Welcome to the GitHub repository of Xiaohao's embodied intelligence system. Xiaohao is a humanoid robot designed by Hangzhou Shenhao Technology, serving as a guide in the exhibition hall. This is multi-agent system integrating a large language model and a vision language model at its core, supported by robotic arms, mobility wheels, and a camera. These agents communicate via ROS messages, allowing Xiaohao to respond to user prompts, make decisions, and interact with its environment.
In this repository, you will find the open-sourced code for the large language model and the camera, as well as the ROS publisher nodes responsible for orchestrating communications among the different components.
-
Language Processing Nodes:
- cozy_chat.py: This node operates as a ROS subscriber to the 'wake' topic. Upon activation, it records audio, processes it using VAD (Voice Activity Detection), and converts the audio to text via the Paraformer(Please download it yourself from Modelscope by Alibaba, also for other Modelscope model I used in the initialization part) speech recognition model. The text is then processed by the large language model (Qwen) to generate responses, which are converted back to speech by using SAMBERT TTS to interact with users. This node also handles movement commands for the robot.

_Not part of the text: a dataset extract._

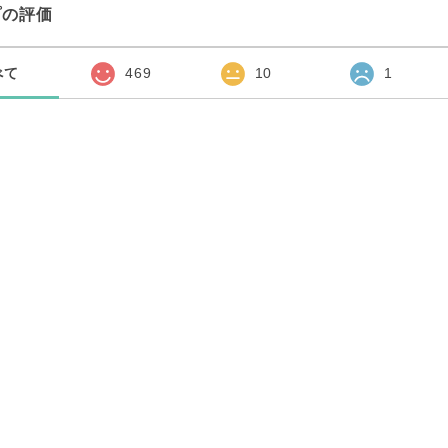
プの評価
べて
469
10
1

- vad.py: Voice activity detection function utilized in cn_chat.py.
- silero_vad.onnx: Open-source VAD model used throughout the project.
- cozy_tts.py: Text-to-speech function used in cozy_chat.py.

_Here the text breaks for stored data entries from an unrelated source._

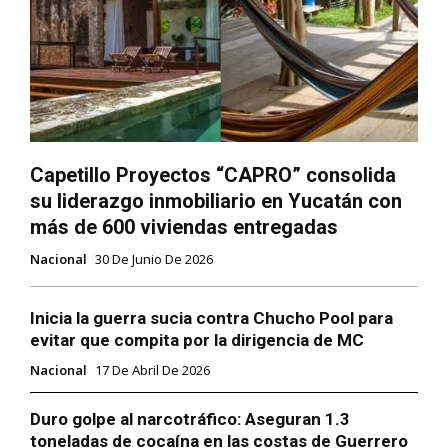
Capetillo Proyectos “CAPRO” consolida
su liderazgo inmobiliario en Yucatán con
más de 600 viviendas entregadas
Nacional
30 De Junio De 2026
Inicia la guerra sucia contra Chucho Pool para
evitar que compita por la dirigencia de MC
Nacional
17 De Abril De 2026
Duro golpe al narcotráfico: Aseguran 1.3
toneladas de cocaína en las costas de Guerrero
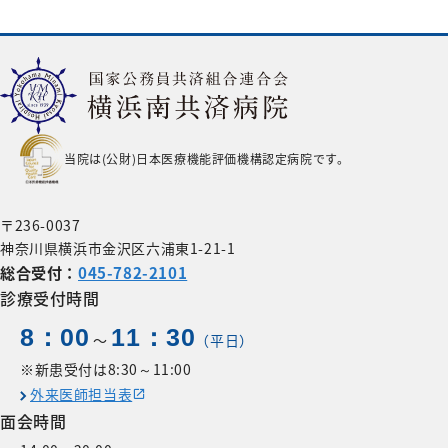
当院は(公財)日本医療機能評価機構認定病院です。
〒236-0037
神奈川県横浜市金沢区六浦東1-21-1
総合受付：
045-782-2101
診療受付時間
8：00
11：30
〜
（平日）
※新患受付は8:30～11:00
外来医師担当表
面会時間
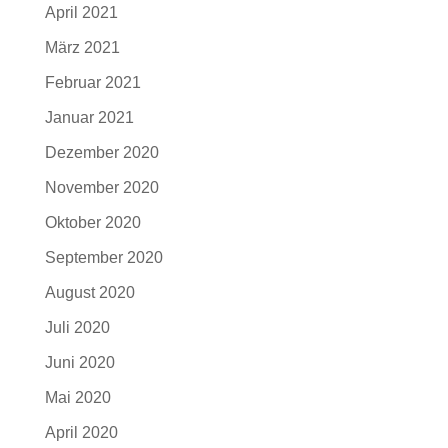
April 2021
März 2021
Februar 2021
Januar 2021
Dezember 2020
November 2020
Oktober 2020
September 2020
August 2020
Juli 2020
Juni 2020
Mai 2020
April 2020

- llm_prompt.md: System prompt for the large language model.
- vl_prompt.md: System prompt for the vision language model.
- vad.py: Voice activity detection function utilized in cn_chat.py.

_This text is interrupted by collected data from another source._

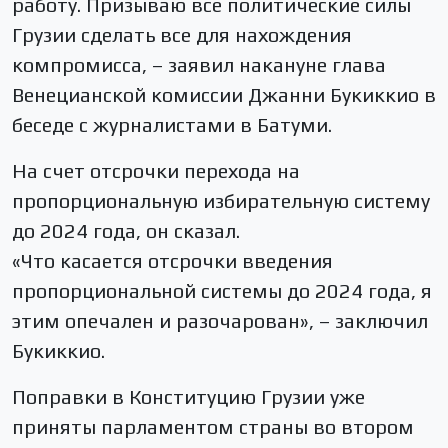
работу. Призываю все политические силы
Грузии сделать все для нахождения
компромисса, – заявил накануне глава
Венецианской комиссии Джанни Букиккио в
беседе с журналистами в Батуми.
На счет отсрочки перехода на
пропорциональную избирательную систему
до 2024 года, он сказал.
«Что касается отсрочки введения
пропорциональной системы до 2024 года, я
этим опечален и разочарован», – заключил
Букиккио.
Поправки в Конституцию Грузии уже
приняты парламентом страны во втором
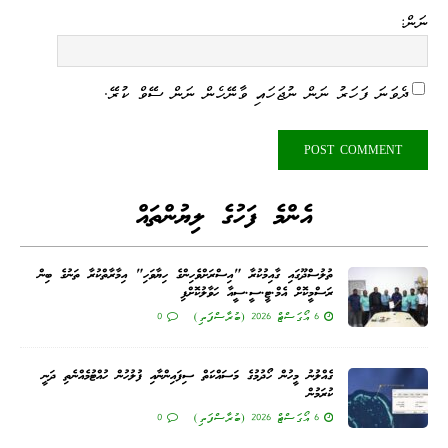
ނަން:
ދެވަނަ ފަހަރު ނަން ނުޖަހައި ވާނޭހެން ނަން ސޭވް ކުރޭ.
އެންމެ ފަހުގެ ލިޔުންތައް
ތުލުސްދޫގައި ގާއިމުކުރާ "އިސްރަށްވެހިންގެ ހިޔާވަހި" އިމާރާތްކުރާ ތަނުގެ ބިން
ރަސްމީކޮށް އެމް.ޓީ.ސީ.ސީއާ ހަވާލުކޮށްފި
6 އޯގަސްޓް 2026 (ބުރާސްފަތި)
0
ގެއްލުނު މީހުން ހޯދުމުގެ މަސައްކަތް ސިފައިންނާއި ފުލުހުން ހުއްޓުމެއްނެތި ދަނީ
ކުރަމުން
6 އޯގަސްޓް 2026 (ބުރާސްފަތި)
0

- cozy_chat.py: This node operates as a ROS subscriber to the 'wake' topic. Upon activation, it records audio, processes it using VAD (Voice Activity Detection), and converts the audio to text via the Paraformer(Please download it yourself from Modelscope by Alibaba, also for other Modelscope model I used in the initialization part) speech recognition model. The text is then processed by the large language model (Qwen) to generate responses, which are converted back to speech by using SAMBERT TTS to interact with users. This node also handles movement commands for the robot.
-
Camera and Vision Processing:
- rs_cam.py: This node manages the Intel® RealSense™ Stereo depth camera. It subscribes to the 'camera' topic and, upon receiving commands, captures color and depth images, identifies objects, and communicates with mobility components to navigate towards them.